Scientific Ramblings

Wednesday, July 13, 2011

Sabbatical Interview

Earlier this year I was interviewed about my sabbatical plans, and we did a photo shoot as well. Have a look at the article, which includes my rabbits featured on the monitor screen :)

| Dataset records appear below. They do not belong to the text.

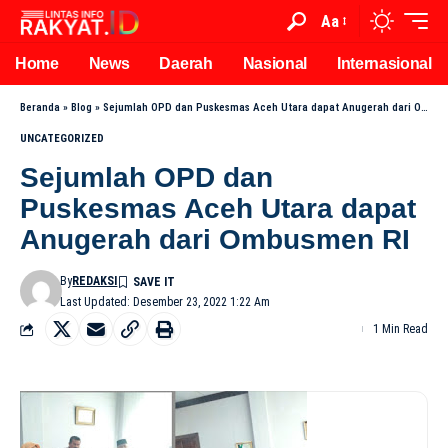
Aa
Home
News
Daerah
Nasional
Internasional
Beranda
»
Blog
»
Sejumlah OPD dan Puskesmas Aceh Utara dapat Anugerah dari Ombusmen RI
UNCATEGORIZED
Sejumlah OPD dan
Puskesmas Aceh Utara dapat
Anugerah dari Ombusmen RI
By
REDAKSI
Last Updated: Desember 23, 2022 1:22 Am
1 Min Read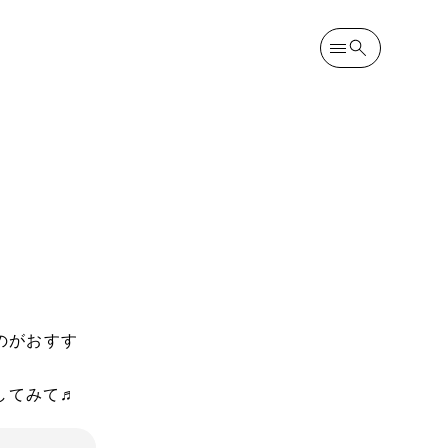
のがおすす
してみて♬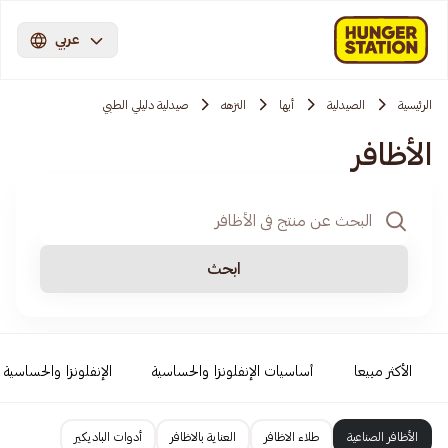
عربي
الرئيسية
الصيدلية
أبها
النزهه
صيدلية دليلي الطبي
الأظافر
ابحث
الأكثر مبيعا
أساسيات الإنفلونزا والحساسية
الإنفلونزا والحساسية
الأظافر الصناعية
طلاء الاظافر
العناية بالاظافر
أدوات الباديكير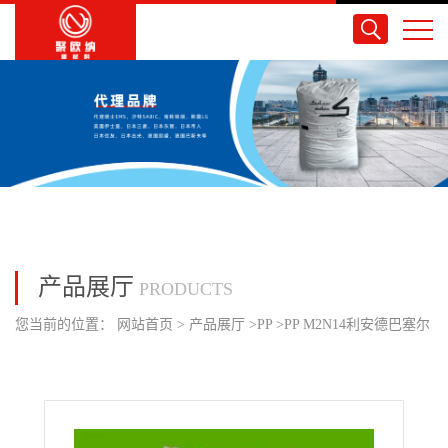
产品展厅
PRODUCTS
您当前的位置：
网站首页
>
产品展厅
>
PP
>
PP M2N14利安德巴塞尔
共聚物 汽车应用发动机零件构件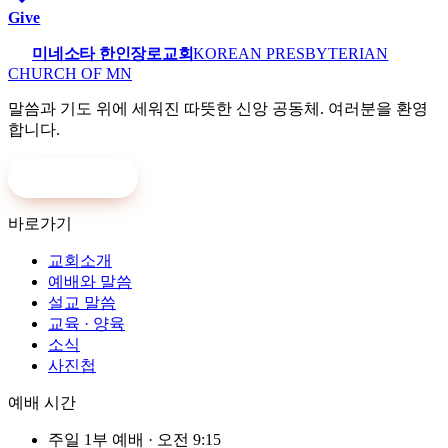
Give
미네소타 한인장로교회
KOREAN PRESBYTERIAN
CHURCH OF MN
말씀과 기도 위에 세워진 따뜻한 신앙 공동체. 여러분을 환영
합니다.
온라인 헌금
바로가기
교회소개
예배와 말씀
설교 말씀
교육 · 양육
소식
사진첩
예배 시간
주일 1부 예배
·
오전 9:15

http://cualumni.carleton.ca/magazine/summer-2011/parting-shots/

Monday, July 4, 2011

Breaking Down the Sabbatical

It's hard to believe that it's already been 7 years since I started at Carleton University. I remember thinking about going on sabbatical - a major feature of becoming a University professor. Well, now the time has come, and along with the proposal , I've scheduled quite a bit of travel to visit with colleagues and to take some well deserved holiday time. So here's the tentative schedule

July 3-14: Cambridge, UK (EBI - Dietrich Rebholz-Schuhmann, University of Cambridge - Robert Hoehndorf)
July 14-18: Vienna, Austria (Bio-ontologies, ISMB Tutorial)
July 18-August 7: Malta+Italy (Valletta, Catania, Salerno, Pompeii, Rome, Florence, Venice, Bologna, Pisa)
August 7-10: Finland (Tempere, Helsinki)
August 10-18: Iceland
August 18-29: Kyoto + Tokyo, Japan (Biohackathon 2011)
August 29-September 3: Madrid (Ontology Engineering Group : Alexander De Leon)
September 3-7: Heidelberg, Germany (COMBINE)
September 7-12: Ottawa (defense: Leonid Chepelev -> success!)
September 13-17: Nancy, France (INRIA/LORIA: Adrien Coulet)
September 19: Volendam (OpenPHACTS/Gen2Phen meeting on open data)
September 17-October 1: Paris, St Malo, Bordeaux, London (travel with parents)
October 1-11: Ottawa, Canada (defense: Natalia Villaneuva-Rosales -> success!)
October 11-December 1: Conception, Chile (Universite de Conception : Leo Ferres)
December 1-December 23: Santiago, San Pedro de Atacama, Mendoza, Buenos Aires, Colonia, Punta del Diablo and Montevideo)
December 24-January 31: Toronto, Ottawa
February - March: Stanford university (Nigam Shah, Mark Musen)
April - June : India, Nepal, Bhutan, Thailand, Singapore ?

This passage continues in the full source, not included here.